Illiquidity is a short-term funding problem. Insolvency reflects deeper, long-term balance-sheet weaknesses that can be addressed only through new equity, mergers or orderly resolution. The central challenge for policymakers is to determine whether an institution is solvent but temporarily illiquid, or insolvent and therefore in need of restructuring. If regulators cannot reliably draw this distinction for banks, despite having granular supervisory data, they certainly cannot do so for non-banks, where transparency is far more limited.

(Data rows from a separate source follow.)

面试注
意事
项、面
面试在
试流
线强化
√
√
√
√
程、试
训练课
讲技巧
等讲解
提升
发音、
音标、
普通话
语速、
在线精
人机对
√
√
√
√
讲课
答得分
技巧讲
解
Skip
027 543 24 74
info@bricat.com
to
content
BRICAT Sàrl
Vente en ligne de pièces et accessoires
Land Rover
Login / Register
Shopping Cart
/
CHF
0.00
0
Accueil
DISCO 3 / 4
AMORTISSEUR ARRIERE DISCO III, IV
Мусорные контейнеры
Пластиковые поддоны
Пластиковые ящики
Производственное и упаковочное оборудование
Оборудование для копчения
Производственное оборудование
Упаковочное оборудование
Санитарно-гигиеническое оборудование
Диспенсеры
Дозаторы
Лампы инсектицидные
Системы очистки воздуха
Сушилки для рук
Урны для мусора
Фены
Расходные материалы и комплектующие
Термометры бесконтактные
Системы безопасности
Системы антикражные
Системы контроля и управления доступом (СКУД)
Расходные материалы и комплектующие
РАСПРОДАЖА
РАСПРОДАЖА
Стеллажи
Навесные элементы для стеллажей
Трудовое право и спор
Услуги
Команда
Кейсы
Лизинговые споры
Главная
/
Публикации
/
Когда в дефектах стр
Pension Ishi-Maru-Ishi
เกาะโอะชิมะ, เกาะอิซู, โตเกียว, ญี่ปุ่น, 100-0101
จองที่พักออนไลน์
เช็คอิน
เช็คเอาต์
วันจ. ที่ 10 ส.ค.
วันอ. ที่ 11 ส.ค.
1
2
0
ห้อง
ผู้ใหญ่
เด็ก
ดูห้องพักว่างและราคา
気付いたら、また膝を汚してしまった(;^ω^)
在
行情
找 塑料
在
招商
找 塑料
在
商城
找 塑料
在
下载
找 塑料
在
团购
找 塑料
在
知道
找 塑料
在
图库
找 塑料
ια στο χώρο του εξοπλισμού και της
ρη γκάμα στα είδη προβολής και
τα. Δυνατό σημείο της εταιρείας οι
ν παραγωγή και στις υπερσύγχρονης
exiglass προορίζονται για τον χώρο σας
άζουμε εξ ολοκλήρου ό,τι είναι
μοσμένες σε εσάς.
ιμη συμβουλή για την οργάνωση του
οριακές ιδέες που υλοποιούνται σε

The banking turmoil of 2023 underscored the risks created by this mission creep. My co-authors and I estimated that hundreds of banks faced large mark-to-market losses on long-duration assets, operated with thin capital buffers, and relied heavily on uninsured deposits. Yet instead of calling for recapitalisation or restructuring, the episode was widely framed as a liquidity crisis. New facilities effectively extended support to roughly US$9 trillion in uninsured deposits, vastly expanding the financial safety net.

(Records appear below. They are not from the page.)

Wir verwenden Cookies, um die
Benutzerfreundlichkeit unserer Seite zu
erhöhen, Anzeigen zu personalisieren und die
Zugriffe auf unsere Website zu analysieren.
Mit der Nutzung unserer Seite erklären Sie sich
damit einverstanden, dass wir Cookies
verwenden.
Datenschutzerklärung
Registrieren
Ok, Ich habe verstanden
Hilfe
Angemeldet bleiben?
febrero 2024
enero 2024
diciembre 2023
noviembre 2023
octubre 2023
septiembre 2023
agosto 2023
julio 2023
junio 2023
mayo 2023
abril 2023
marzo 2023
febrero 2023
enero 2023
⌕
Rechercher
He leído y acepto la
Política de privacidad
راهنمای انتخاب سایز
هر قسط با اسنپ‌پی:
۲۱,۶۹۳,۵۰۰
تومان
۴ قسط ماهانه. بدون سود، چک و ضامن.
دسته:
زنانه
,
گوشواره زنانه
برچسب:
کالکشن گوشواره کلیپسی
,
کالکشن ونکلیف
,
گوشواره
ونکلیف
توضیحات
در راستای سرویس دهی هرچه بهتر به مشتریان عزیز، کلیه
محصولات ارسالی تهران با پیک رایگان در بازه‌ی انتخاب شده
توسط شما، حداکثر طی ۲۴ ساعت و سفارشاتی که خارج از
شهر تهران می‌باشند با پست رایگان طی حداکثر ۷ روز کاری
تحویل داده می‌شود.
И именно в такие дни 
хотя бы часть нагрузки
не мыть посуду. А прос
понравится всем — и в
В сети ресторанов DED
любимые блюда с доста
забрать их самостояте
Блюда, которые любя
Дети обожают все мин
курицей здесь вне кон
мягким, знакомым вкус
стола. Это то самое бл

By acting as a lender of immediate resort, the Fed may have stabilised markets in the short run. But it also left underlying incentives unchanged, setting the stage for future crises and putting its independence under growing strain. Higher interest rates, though necessary to rein in inflation, exposed widespread interest-rate risk across the banking system. This left the Fed in a bind: raise rates aggressively and risk breaking the weakest banks, or hold back and allow inflation to persist. Financial fragility thus became an undeclared ceiling on monetary tightening.